# plumbers help needed



## Woodchuck (Nov 1, 2012)

I have a bathroom shower with a lever operated anti scald valve...At hot or cold, it works fine, but at the perfect shower temp, the valve spool shuttles back and fourth and sounds like a machine gun...You can feel the pulsation in the shower head...

I changed out the spool, and it stopped for about half a shower.....

It is behind a thousand dollar slab of marble...

I am starting to think the standard hand held shower head might need to be changed to a pulsating model.......

I asked a friend who was an engineer at Kohler...He didn't have a clue....


----------



## Forest (Mar 29, 2014)

Not familiar with the anti scald stuff, but the pics I saw show it behind the wall, not on the head, is that your setup?

Could this possibly be a "water hammer" issue when the water is getting both lots of pressure from hot and cold inlets? A water hammer arrestor could help with that.

On the marble, I would surely hope the builder either caulked it in where it can be removed, or you've got drywall that can be cut on the other side if you have to get in there.

Lastly, can you just lose or break that "valve spool" so its no longer an issue, or would that upset your anti-scalding issues?


----------



## Woodchuck (Nov 1, 2012)

Forest said:


> Not familiar with the anti scald stuff, but the pics I saw show it behind the wall, not on the head, is that your setup?
> 
> Could this possibly be a "water hammer" issue when the water is getting both lots of pressure from hot and cold inlets? A water hammer arrestor could help with that.
> 
> ...


..

It is not a water hammer issue, I had that checked out. It is rapid back and fourth shuttling of the spool in the valve.....I have found the issue mentioned online, with several different brands of single lever anti-scald valves. I have considered putting a heavy spring on both sides of the spool, or even removing the spool altogether, I could care less about the anti scald feature...our hot water temp is too hot to stand under, but will not burn........First I am going to put on a massaging hand spray to see if it will absorb the impulses...


----------



## Forest (Mar 29, 2014)

Woodchuck said:


> ..
> 
> It is not a water hammer issue, I had that checked out. It is rapid back and fourth shuttling of the spool in the valve.....I have found the issue mentioned online, with several different brands of single lever anti-scald valves. I have considered putting a heavy spring on both sides of the spool, or even removing the spool altogether, I could care less about the anti scald feature...our hot water temp is too hot to stand under, but will not burn........First I am going to put on a massaging hand spray to see if it will absorb the impulses...

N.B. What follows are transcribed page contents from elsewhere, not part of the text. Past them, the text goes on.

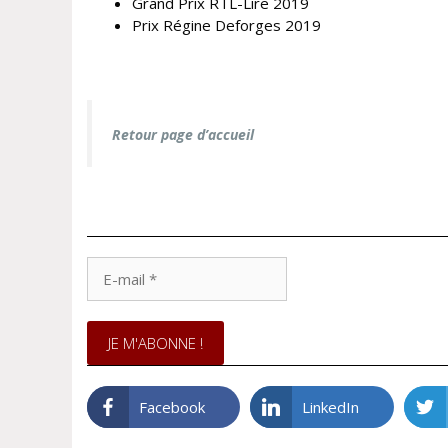
Grand Prix RTL-Lire 2019
Prix Régine Deforges 2019
Retour page d’accueil
E-
mail
*
Facebook
LinkedIn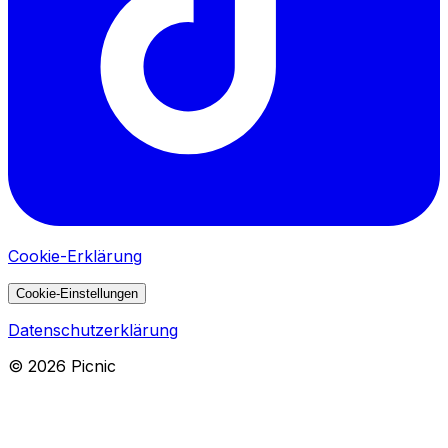
Cookie-Erklärung
Cookie-Einstellungen
Datenschutzerklärung
©
2026
Picnic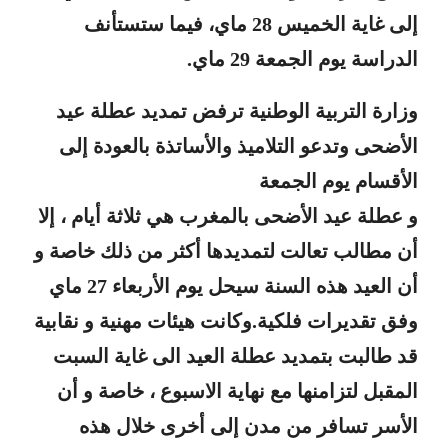
إلى غاية الخميس 28 ماي، فيما ستستأنف
الدراسة يوم الجمعة 29 ماي.
وزارة التربية الوطنية ترفض تمديد عطلة عيد
الأضحى وتدعو التلاميذ والأساتذة بالعودة إلى
الأقسام يوم الجمعة
و عطلة عيد الأضحى بالمغرب هي ثلاثة أيام ، إلا
أن مطالب تعالت لتمديدها أكثر من ذلك خاصة و
أن العيد هذه السنة سيحل يوم الأربعاء 27 ماي
وفق تقديرات فلكية.
وكانت هيئات مهنية و نقابية
قد طالبت بتمديد عطلة العيد الى غاية السبت
المقبل لتزامنها مع نهاية الاسبوع ، خاصة و أن
الأسر تسافر من مدن إلى أخرى خلال هذه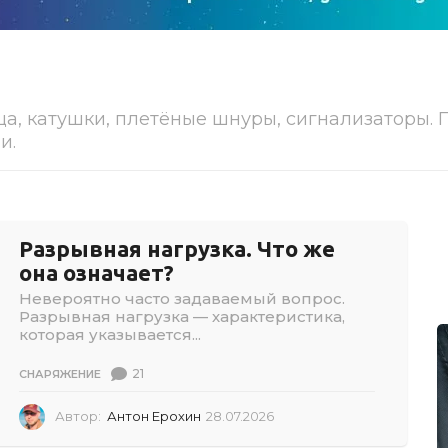
а, катушки, плетёные шнуры, сигнализаторы.
и.
Разрывная нагрузка. Что же
она означает?
Невероятно часто задаваемый вопрос.
Разрывная нагрузка — характеристика,
которая указывается...
21
СНАРЯЖЕНИЕ
Автор:
Антон Ерохин
28.07.2026
2
8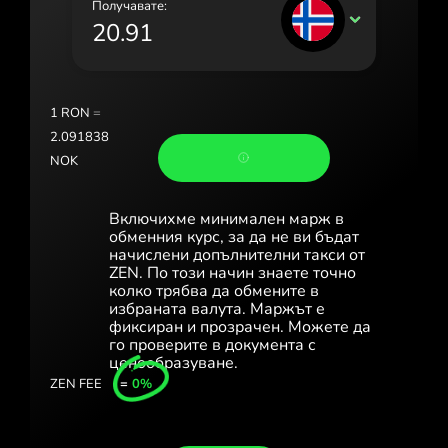
Получавате:
Portugal (Português)
NOK
România (Română)
Slovensko (Slovenčina)
1
RON
=
Sverige (Svenska)
2.091838
NOK
Україна (Українська)
Türkiye (Türkçe)
Включихме минимален марж в
обменния курс, за да не ви бъдат
Singapore (English)
начислени допълнителни такси от
ZEN. По този начин знаете точно
колко трябва да обмените в
United Kingdom (English)
избраната валута. Маржът е
фиксиран и прозрачен. Можете да
International (English)
го проверите в документа с
ценообразуване.
ZEN FEE
=
0%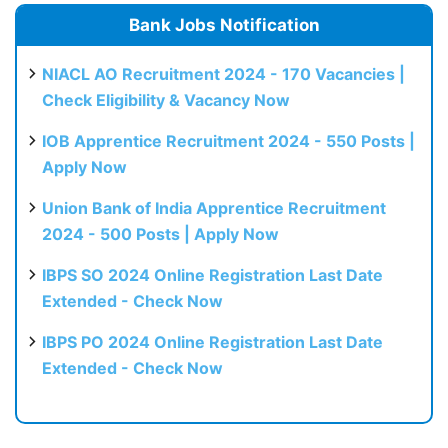
Bank Jobs Notification
NIACL AO Recruitment 2024 - 170 Vacancies |
Check Eligibility & Vacancy Now
IOB Apprentice Recruitment 2024 - 550 Posts |
Apply Now
Union Bank of India Apprentice Recruitment
2024 - 500 Posts | Apply Now
IBPS SO 2024 Online Registration Last Date
Extended - Check Now
IBPS PO 2024 Online Registration Last Date
Extended - Check Now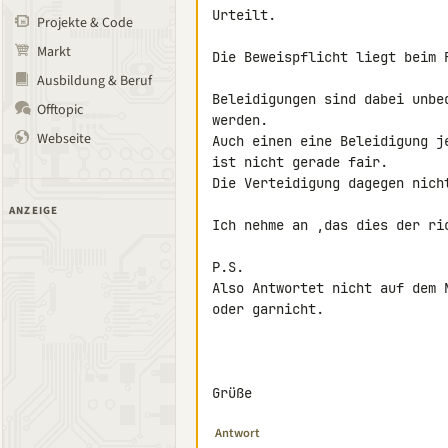
Urteilt.

Projekte & Code
Markt
Die Beweispflicht liegt beim F
Ausbildung & Beruf
Beleidigungen sind dabei unbe
Offtopic
werden.

Webseite
Auch einen eine Beleidigung je
ist nicht gerade fair.

Die Verteidigung dagegen nicht
ANZEIGE
Ich nehme an ,das dies der ric
P.S.

Also Antwortet nicht auf dem N
oder garnicht.

Grüße
Antwort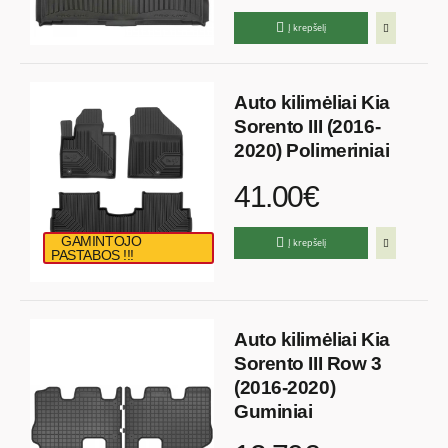
Į krepšelį
Auto kilimėliai Kia
Sorento III (2016-
2020) Polimeriniai
41.00€
GAMINTOJO
Į krepšelį
PASTABOS !!!
Auto kilimėliai Kia
Sorento III Row 3
(2016-2020)
Guminiai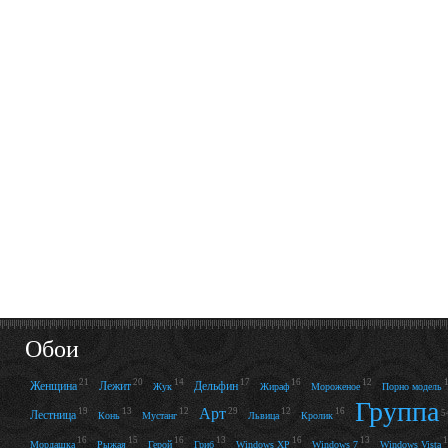
Обои
21
20
14
17
16
12
Женщина
Лежит
Дельфин
Жук
Жираф
Мороженое
Порно модель
Группа
Арт
19
13
12
29
12
16
Лестница
5
Конь
Мустанг
Львица
Кролик
16
15
16
13
16
13
1
Мордашка
Рыжая
Герой
Гриб
Windows XP
Windows 7
Windows Vista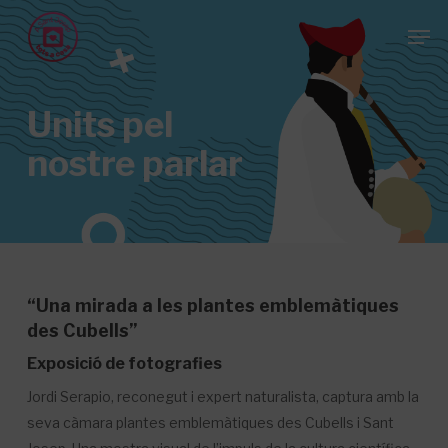
Skip
Menu
Men
to
main
content
Units pel
nostre parlar
“Una mirada a les plantes emblemàtiques
des Cubells”
Exposició de fotografies
Jordi Serapio, reconegut i expert naturalista, captura amb la
seva càmara plantes emblemàtiques des Cubells i Sant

Is the anti-scald thing something required by a local code? This gadget sounds like something you could stand to lose.

I'm so glad I live in the sticks, and don't have to worry about that stuff. 

Sounds like a job for baling wire.


----------



## Woodchuck (Nov 1, 2012)

Forest said:


> Is the anti-scald thing something required by a local code? This gadget sounds like something you could stand to lose.
> 
> I'm so glad I live in the sticks, and don't have to worry about that stuff.
> 
> Sounds like a job for baling wire.


Go to Lowes and you will find most new single lever shower faucets are anti scald....In fact the 20 yo unit we took out was anti scald...


----------